Tony Blair Discusses Gaza Governance with Netanyahu in Israel Visit

Tony Blair Returns to Gaza’s Political Chessboard: Can Yesterday’s Peacemaker Shape Tomorrow’s Reality?

The architect of failed Middle East peace initiatives past has quietly reentered the arena, meeting with Netanyahu to discuss what many thought impossible: Palestinian Authority governance in post-war Gaza.

The Ghost of Peace Processes Past

Tony Blair’s reported visit to Israel last week marks a significant moment in the evolving Gaza crisis. The former British Prime Minister, who served as the Quartet’s Middle East envoy from 2007 to 2015, has maintained a peculiar influence in the region despite his controversial legacy. His tenure coincided with some of the most violent periods in Gaza’s recent history, including multiple wars between Israel and Hamas, yet he continues to command attention from key players on both sides of the conflict.

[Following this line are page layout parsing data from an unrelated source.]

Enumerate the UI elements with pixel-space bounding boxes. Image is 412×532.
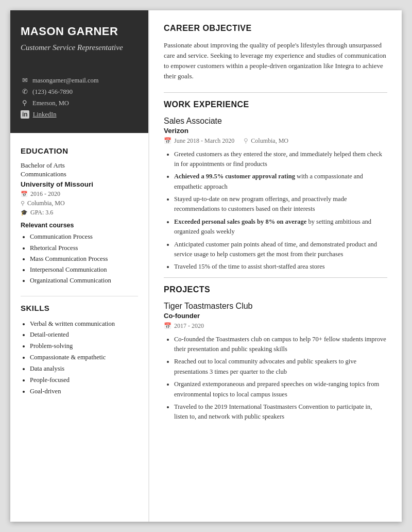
contact-email: ✉ masongarner@email.com [21,76,138,85]
skill-item: Goal-driven [30,386,138,397]
work-experience-divider [164,92,387,93]
skill-item: Verbal & written communication [30,319,138,330]
job-location-value: Columbia, MO [251,137,288,145]
job-bullet: Achieved a 99.5% customer approval ratin… [174,172,387,192]
skill-item: Compassionate & empathetic [30,352,138,363]
edu-city-meta: ⚲ Columbia, MO [21,200,138,207]
job-location: ⚲ Columbia, MO [244,137,288,145]
course-item: Organizational Communication [30,275,138,286]
career-objective-text: Passionate about improving the quality o… [164,40,387,82]
linkedin-link[interactable]: LinkedIn [33,111,57,119]
skill-item: Data analysis [30,363,138,375]
course-item: Rhetorical Process [30,243,138,254]
course-item: Mass Communication Process [30,254,138,264]
job-bullet: Exceeded personal sales goals by 8% on a… [174,217,387,237]
bold-phrase: Achieved a 99.5% customer approval ratin… [174,173,295,180]
job-date: 📅 June 2018 - March 2020 [164,137,234,145]
edu-years: 2016 - 2020 [30,190,60,198]
job-bullet-list: Greeted customers as they entered the st… [164,149,387,272]
job-title: Sales Associate [164,117,387,126]
skill-item: Problem-solving [30,341,138,352]
edu-degree: Bachelor of Arts [21,161,138,170]
job-bullet: Greeted customers as they entered the st… [174,149,387,170]
calendar-icon: 📅 [21,191,28,197]
course-item: Communication Process [30,231,138,242]
sidebar-divider [21,296,138,296]
sidebar-body: EDUCATION Bachelor of Arts Communication… [10,133,148,407]
contact-info: ✉ masongarner@email.com ✆ (123) 456-7890… [10,67,148,133]
bold-phrase: Exceeded personal sales goals by 8% on a… [174,218,306,225]
edu-school: University of Missouri [21,180,138,188]
location-value: Emerson, MO [32,99,69,107]
project-title: Tiger Toastmasters Club [164,302,387,311]
edu-gpa: GPA: 3.6 [30,209,53,217]
project-meta: 📅 2017 - 2020 [164,322,387,330]
course-item: Interpersonal Communication [30,264,138,275]
skill-item: People-focused [30,375,138,386]
job-bullet: Traveled 15% of the time to assist short… [174,262,387,272]
phone-icon: ✆ [21,88,29,96]
skills-section-title: SKILLS [21,304,138,312]
gpa-icon: 🎓 [21,209,28,216]
skills-list: Verbal & written communication Detail-or… [21,319,138,397]
edu-years-meta: 📅 2016 - 2020 [21,190,138,198]
projects-divider [164,277,387,278]
edu-location-icon: ⚲ [21,200,25,207]
sidebar: MASON GARNER Customer Service Representa… [10,10,148,522]
project-bullet: Traveled to the 2019 International Toast… [174,402,387,422]
project-bullet: Co-founded the Toastmasters club on camp… [174,335,387,355]
edu-city: Columbia, MO [27,200,65,207]
edu-major: Communications [21,170,138,178]
email-value: masongarner@email.com [32,77,98,85]
candidate-name: MASON GARNER [21,25,138,38]
project-calendar-icon: 📅 [164,322,171,330]
relevant-courses-label: Relevant courses [21,222,138,229]
edu-gpa-meta: 🎓 GPA: 3.6 [21,209,138,217]
career-objective-title: CAREER OBJECTIVE [164,24,387,35]
project-role: Co-founder [164,312,387,320]
education-section-title: EDUCATION [21,146,138,155]
project-bullet: Organized extemporaneous and prepared sp… [174,379,387,400]
job-calendar-icon: 📅 [164,137,171,145]
main-content: CAREER OBJECTIVE Passionate about improv… [148,10,402,522]
job-bullet: Stayed up-to-date on new program offerin… [174,194,387,214]
phone-value: (123) 456-7890 [32,88,73,96]
projects-section-title: PROJECTS [164,285,387,296]
candidate-title: Customer Service Representative [21,42,138,53]
linkedin-icon: in [21,110,29,119]
project-bullet-list: Co-founded the Toastmasters club on camp… [164,335,387,422]
work-experience-title: WORK EXPERIENCE [164,100,387,111]
job-location-icon: ⚲ [244,137,248,145]
contact-phone: ✆ (123) 456-7890 [21,88,138,96]
project-bullet: Reached out to local community advocates… [174,357,387,377]
contact-location: ⚲ Emerson, MO [21,99,138,107]
sidebar-header: MASON GARNER Customer Service Representa… [10,10,148,67]
job-date-value: June 2018 - March 2020 [174,137,234,145]
course-list: Communication Process Rhetorical Process… [21,231,138,286]
project-date: 2017 - 2020 [174,322,204,330]
email-icon: ✉ [21,76,29,85]
contact-linkedin[interactable]: in LinkedIn [21,110,138,119]
company-name: Verizon [164,127,387,135]
skill-item: Detail-oriented [30,329,138,341]
job-bullet: Anticipated customer pain points ahead o… [174,240,387,260]
location-icon: ⚲ [21,99,29,107]
job-meta: 📅 June 2018 - March 2020 ⚲ Columbia, MO [164,137,387,145]
resume-wrapper: MASON GARNER Customer Service Representa… [10,10,402,522]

The timing of Blair’s intervention is particularly noteworthy. With Gaza’s humanitarian crisis deepening and international pressure mounting for a sustainable political solution, Israel appears to be reconsidering its long-held position against Palestinian Authority involvement in Gaza’s governance. This represents a potential shift from Netanyahu’s previous stance, which has consistently opposed PA control over Gaza since Hamas seized power in 2007.

The PA Question: From Pariah to Partner?

The Palestinian Authority, led by President Mahmoud Abbas, has been largely sidelined in Gaza since Hamas violently expelled Fatah forces over 16 years ago. The PA’s weakness and perceived illegitimacy among Palestinians—Abbas is currently in the 19th year of what was meant to be a four-year term—makes this proposition fraught with complications. Yet for Israel, the alternatives appear even less palatable: continued direct military occupation, international administration, or the persistence of a governance vacuum that could enable Hamas’s return.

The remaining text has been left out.